Across the listing, how many lines contain "società"? The reply is the number alone.

→ **RECORD EXCERPTS**
————————

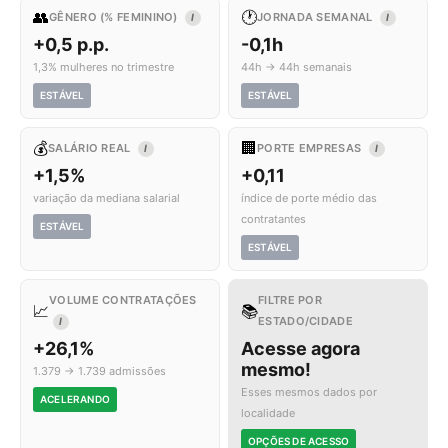
👥
🕐
GÊNERO (% FEMININO)
JORNADA SEMANAL
I
I
+0,5 p.p.
-0,1h
1,3% mulheres no trimestre
44h → 44h semanais
ESTÁVEL
ESTÁVEL
💰
🏢
SALÁRIO REAL
PORTE EMPRESAS
I
I
+1,5%
+0,11
variação da mediana salarial
índice de porte médio das
contratantes
ESTÁVEL
ESTÁVEL
VOLUME CONTRATAÇÕES
FILTRE POR
📈
📚
ESTADO/CIDADE
I
+26,1%
Acesse agora
mesmo!
1.379 → 1.739 admissões
Esses mesmos dados por
ACELERANDO
localidade
OPÇÕES DE ACESSO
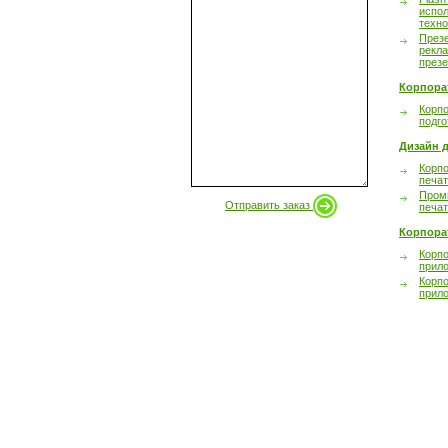
испол
техно
През
рекл
през
Корпора
Корпо
подго
Дизайн д
Корпо
печа
Пром
Отправить заказ
печа
Корпора
Корп
прил
Корп
прил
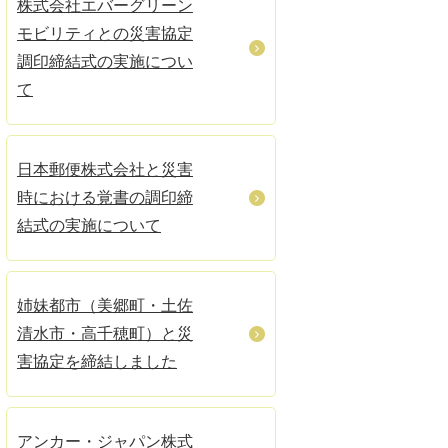
株式会社エバーグリーン
モビリティとの災害協定
調印締結式の実施につい
て
日本郵便株式会社と災害
時における覚書の調印締
結式の実施について
姉妹都市（美郷町・土佐
清水市・高千穂町）と災
害協定を締結しました
アンカー・ジャパン株式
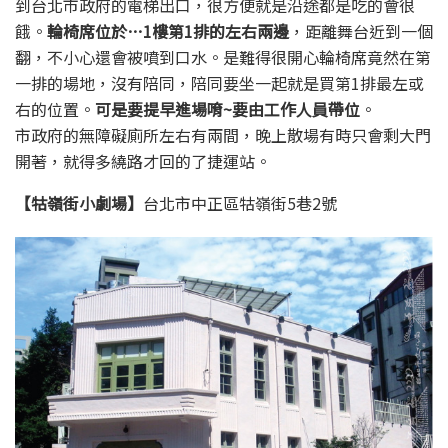
到台北市政府的電梯出口，很方便就是沿途都是吃的會很
餓。
輪椅席位於…1樓第1排的左右兩邊
，距離舞台近到一個
翻，不小心還會被噴到口水。是難得很開心輪椅席竟然在第
一排的場地，沒有陪同，陪同要坐一起就是買第1排最左或
右的位置。
可是要提早進場唷~要由工作人員帶位
。
市政府的無障礙廁所左右有兩間，晚上散場有時只會剩大門
開著，就得多繞路才回的了捷運站。
【牯嶺街小劇場】
台北市中正區牯嶺街5巷2號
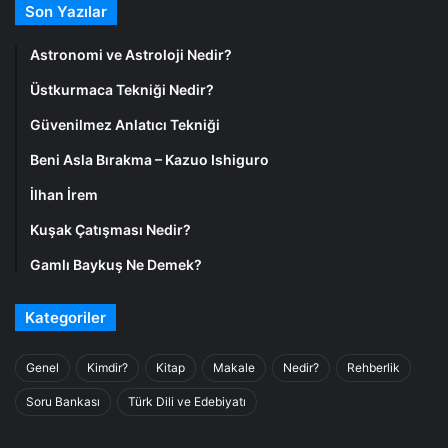
Son Yazılar
Astronomi ve Astroloji Nedir?
Üstkurmaca Tekniği Nedir?
Güvenilmez Anlatıcı Tekniği
Beni Asla Bırakma – Kazuo Ishiguro
İlhan İrem
Kuşak Çatışması Nedir?
Gamlı Baykuş Ne Demek?
Kategoriler
Genel
Kimdir?
Kitap
Makale
Nedir?
Rehberlik
Soru Bankası
Türk Dili ve Edebiyatı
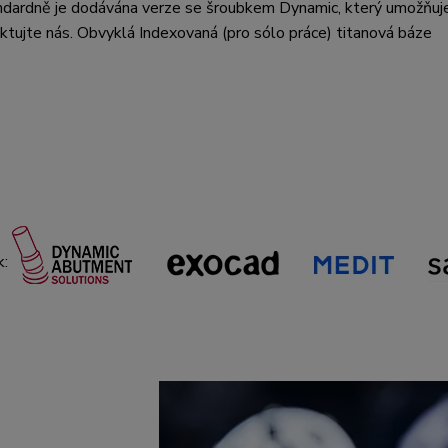
ndardně je dodávána verze se šroubkem Dynamic, který umožňuje
tujte nás. Obvyklá Indexovaná (pro sólo práce) titanová báze
k:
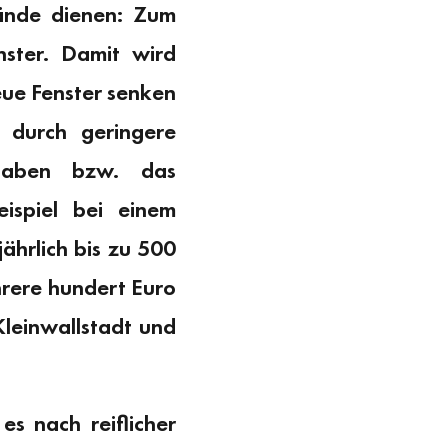
ände dienen: Zum
nster. Damit wird
eue Fenster senken
durch geringere
thaben bzw. das
ispiel bei einem
ährlich bis zu 500
hrere hundert Euro
leinwallstadt und
es nach reiflicher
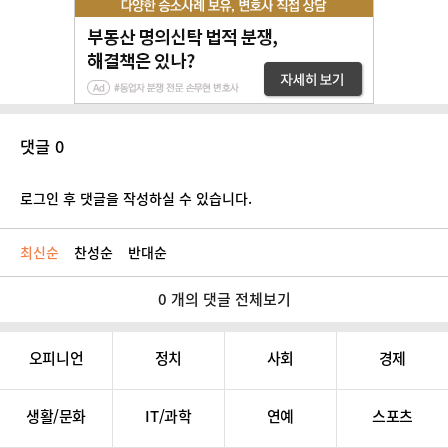
댓글 0
로그인 후 댓글을 작성하실 수 있습니다.
최신순
찬성순
반대순
0 개의 댓글 전체보기
오피니언
정치
사회
경제
생활/문화
IT/과학
연예
스포츠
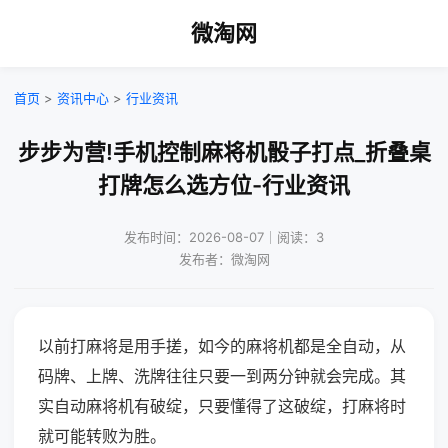
微淘网
首页
>
资讯中心
>
行业资讯
步步为营!手机控制麻将机骰子打点_折叠桌
打牌怎么选方位-行业资讯
发布时间：2026-08-07｜阅读：3
发布者：微淘网
以前打麻将是用手搓，如今的麻将机都是全自动，从
码牌、上牌、洗牌往往只要一到两分钟就会完成。其
实自动麻将机有破绽，只要懂得了这破绽，打麻将时
就可能转败为胜。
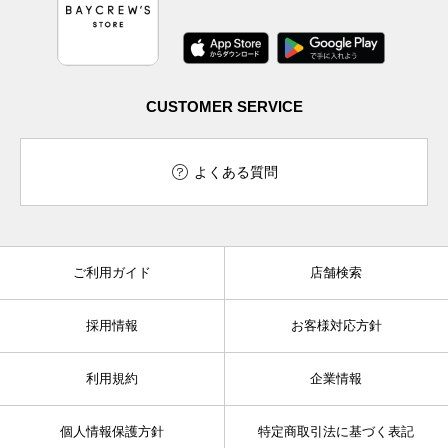
CUSTOMER SERVICE
よくある質問
ご利用ガイド
店舗検索
採用情報
お客様対応方針
利用規約
企業情報
個人情報保護方針
特定商取引法に基づく表記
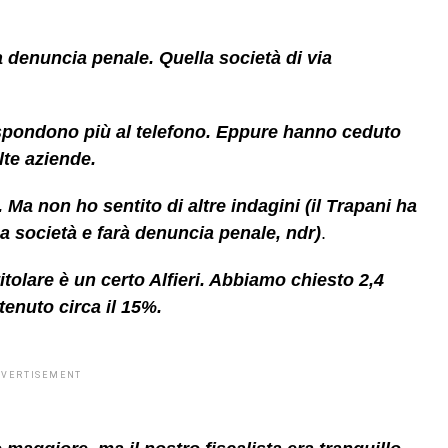
a denuncia penale. Quella società di via
rispondono più al telefono. Eppure hanno ceduto
lte aziende.
Ma non ho sentito di altre indagini (il Trapani ha
 società e farà denuncia penale, ndr)
.
itolare è un certo Alfieri. Abbiamo chiesto 2,4
ttenuto circa il 15%.
DVERTISEMENT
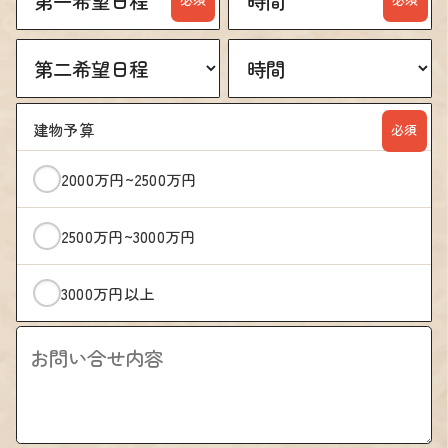
必須
2000万円~2500万円
2500万円~3000万円
3000万円以上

————————

→ **REPLY TO THE EXERCISE**
2